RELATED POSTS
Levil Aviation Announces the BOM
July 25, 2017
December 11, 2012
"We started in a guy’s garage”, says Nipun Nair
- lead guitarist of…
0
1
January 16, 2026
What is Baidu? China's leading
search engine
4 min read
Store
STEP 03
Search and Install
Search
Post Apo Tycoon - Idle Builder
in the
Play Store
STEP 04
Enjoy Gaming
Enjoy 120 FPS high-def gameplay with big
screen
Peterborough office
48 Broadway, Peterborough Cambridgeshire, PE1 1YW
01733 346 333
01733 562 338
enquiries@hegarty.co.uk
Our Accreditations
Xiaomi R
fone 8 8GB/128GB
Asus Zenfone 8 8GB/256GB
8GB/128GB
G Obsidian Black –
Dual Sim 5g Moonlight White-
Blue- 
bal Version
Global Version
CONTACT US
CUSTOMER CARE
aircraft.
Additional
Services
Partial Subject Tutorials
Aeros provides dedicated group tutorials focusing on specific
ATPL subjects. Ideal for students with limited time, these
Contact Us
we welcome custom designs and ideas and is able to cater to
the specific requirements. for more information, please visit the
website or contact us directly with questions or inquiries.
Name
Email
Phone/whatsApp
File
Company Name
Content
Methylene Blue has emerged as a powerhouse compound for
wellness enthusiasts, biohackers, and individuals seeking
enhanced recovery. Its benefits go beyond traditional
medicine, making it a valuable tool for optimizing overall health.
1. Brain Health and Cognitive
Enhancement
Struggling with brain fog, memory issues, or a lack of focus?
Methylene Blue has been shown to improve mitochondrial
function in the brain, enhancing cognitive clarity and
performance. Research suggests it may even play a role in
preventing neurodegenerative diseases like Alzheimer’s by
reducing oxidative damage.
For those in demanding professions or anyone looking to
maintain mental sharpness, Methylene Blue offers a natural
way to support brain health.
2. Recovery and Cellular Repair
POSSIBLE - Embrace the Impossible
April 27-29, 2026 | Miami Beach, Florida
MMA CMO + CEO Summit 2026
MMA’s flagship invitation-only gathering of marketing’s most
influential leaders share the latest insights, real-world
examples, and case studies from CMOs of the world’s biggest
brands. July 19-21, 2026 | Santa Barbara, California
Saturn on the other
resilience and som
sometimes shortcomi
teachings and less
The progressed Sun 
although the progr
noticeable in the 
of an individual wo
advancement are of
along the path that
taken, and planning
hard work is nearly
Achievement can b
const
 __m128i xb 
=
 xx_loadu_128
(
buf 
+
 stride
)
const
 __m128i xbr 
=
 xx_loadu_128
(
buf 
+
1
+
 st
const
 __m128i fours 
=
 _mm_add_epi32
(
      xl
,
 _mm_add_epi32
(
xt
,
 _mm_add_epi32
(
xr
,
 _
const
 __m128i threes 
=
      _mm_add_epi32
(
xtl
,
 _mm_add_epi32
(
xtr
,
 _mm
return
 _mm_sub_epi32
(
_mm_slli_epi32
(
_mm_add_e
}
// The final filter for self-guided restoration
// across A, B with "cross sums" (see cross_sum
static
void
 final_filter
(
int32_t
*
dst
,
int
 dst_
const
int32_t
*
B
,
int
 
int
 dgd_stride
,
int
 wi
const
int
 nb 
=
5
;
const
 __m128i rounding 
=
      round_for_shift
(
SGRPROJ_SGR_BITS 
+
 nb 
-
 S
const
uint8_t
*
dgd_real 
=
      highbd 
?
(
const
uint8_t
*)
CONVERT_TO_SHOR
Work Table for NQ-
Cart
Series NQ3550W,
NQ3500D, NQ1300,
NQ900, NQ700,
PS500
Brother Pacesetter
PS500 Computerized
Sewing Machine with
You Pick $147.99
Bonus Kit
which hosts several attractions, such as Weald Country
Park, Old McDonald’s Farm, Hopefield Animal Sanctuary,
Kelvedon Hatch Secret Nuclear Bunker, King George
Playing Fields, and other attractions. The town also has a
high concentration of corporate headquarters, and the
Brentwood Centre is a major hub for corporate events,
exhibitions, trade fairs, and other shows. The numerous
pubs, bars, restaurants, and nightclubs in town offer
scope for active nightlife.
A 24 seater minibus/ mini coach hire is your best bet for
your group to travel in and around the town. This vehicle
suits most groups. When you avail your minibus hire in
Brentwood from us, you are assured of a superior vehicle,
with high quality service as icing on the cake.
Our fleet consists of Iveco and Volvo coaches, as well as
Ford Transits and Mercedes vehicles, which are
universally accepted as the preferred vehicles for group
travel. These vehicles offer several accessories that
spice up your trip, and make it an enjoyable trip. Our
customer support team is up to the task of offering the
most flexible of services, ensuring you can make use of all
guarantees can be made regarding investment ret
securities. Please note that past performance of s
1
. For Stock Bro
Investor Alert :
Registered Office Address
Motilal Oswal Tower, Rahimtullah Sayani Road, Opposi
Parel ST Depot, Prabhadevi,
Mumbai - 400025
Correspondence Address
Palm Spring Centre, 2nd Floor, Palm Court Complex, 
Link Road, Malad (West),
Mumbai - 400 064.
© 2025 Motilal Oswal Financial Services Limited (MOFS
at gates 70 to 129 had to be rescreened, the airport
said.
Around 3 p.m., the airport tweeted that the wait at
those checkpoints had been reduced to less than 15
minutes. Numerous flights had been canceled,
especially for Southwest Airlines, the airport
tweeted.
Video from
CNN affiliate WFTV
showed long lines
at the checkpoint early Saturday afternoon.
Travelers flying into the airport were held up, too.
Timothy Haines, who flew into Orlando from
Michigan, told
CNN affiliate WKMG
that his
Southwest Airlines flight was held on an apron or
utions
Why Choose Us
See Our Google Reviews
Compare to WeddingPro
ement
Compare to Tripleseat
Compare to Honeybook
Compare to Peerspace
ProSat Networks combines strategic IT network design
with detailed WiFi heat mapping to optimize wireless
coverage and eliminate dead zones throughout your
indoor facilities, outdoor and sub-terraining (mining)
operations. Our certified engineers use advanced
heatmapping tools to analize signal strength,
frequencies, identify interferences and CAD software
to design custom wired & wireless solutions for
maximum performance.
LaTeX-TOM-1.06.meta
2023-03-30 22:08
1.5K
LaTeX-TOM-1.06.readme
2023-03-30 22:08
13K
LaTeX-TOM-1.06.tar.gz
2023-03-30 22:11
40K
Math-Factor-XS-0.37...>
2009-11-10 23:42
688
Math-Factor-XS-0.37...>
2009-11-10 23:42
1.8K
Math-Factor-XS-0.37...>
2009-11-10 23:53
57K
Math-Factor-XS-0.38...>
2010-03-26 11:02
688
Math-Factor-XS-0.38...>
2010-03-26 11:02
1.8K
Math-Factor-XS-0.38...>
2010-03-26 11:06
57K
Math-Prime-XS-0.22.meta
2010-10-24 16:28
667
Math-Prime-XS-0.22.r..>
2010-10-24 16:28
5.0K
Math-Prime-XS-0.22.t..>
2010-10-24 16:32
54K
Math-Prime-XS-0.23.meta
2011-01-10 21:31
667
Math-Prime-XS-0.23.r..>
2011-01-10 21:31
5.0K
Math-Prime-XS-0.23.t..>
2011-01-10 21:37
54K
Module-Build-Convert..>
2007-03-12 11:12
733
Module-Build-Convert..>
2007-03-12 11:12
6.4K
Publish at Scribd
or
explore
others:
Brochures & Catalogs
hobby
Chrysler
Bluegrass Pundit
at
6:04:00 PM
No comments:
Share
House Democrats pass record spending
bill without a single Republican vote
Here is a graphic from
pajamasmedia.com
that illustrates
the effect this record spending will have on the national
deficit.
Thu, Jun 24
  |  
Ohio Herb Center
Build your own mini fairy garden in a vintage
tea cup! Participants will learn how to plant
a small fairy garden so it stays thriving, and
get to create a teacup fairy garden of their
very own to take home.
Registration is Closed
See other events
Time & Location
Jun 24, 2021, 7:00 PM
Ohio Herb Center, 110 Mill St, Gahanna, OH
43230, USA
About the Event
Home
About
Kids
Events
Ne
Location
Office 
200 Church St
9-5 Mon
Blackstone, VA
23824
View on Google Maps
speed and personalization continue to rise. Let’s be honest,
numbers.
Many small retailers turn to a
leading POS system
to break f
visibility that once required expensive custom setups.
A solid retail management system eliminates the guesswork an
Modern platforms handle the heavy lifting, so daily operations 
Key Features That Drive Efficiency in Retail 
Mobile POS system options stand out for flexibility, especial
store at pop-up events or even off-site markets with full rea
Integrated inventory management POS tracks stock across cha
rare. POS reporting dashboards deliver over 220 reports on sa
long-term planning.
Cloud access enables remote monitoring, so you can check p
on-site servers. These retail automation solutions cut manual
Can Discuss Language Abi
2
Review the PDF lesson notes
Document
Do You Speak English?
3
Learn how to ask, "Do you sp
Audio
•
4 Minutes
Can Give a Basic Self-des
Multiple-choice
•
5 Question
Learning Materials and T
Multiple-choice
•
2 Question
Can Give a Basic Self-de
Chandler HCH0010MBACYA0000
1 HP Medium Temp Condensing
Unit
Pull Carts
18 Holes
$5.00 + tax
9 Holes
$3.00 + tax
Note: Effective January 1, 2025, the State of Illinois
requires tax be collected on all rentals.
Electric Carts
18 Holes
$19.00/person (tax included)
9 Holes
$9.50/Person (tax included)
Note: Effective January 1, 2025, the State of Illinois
■ ■ ■ ■ ■
An exact copy of the lines above between the line holding "200 Church St" and the line holding "long-term planning.", inclusive, is the whole answer.

200 Church St
9-5 Mon
Blackstone, VA
23824
View on Google Maps
speed and personalization continue to rise. Let’s be honest,
numbers.
Many small retailers turn to a
leading POS system
to break f
visibility that once required expensive custom setups.
A solid retail management system eliminates the guesswork an
Modern platforms handle the heavy lifting, so daily operations 
Key Features That Drive Efficiency in Retail 
Mobile POS system options stand out for flexibility, especial
store at pop-up events or even off-site markets with full rea
Integrated inventory management POS tracks stock across cha
rare. POS reporting dashboards deliver over 220 reports on sa
long-term planning.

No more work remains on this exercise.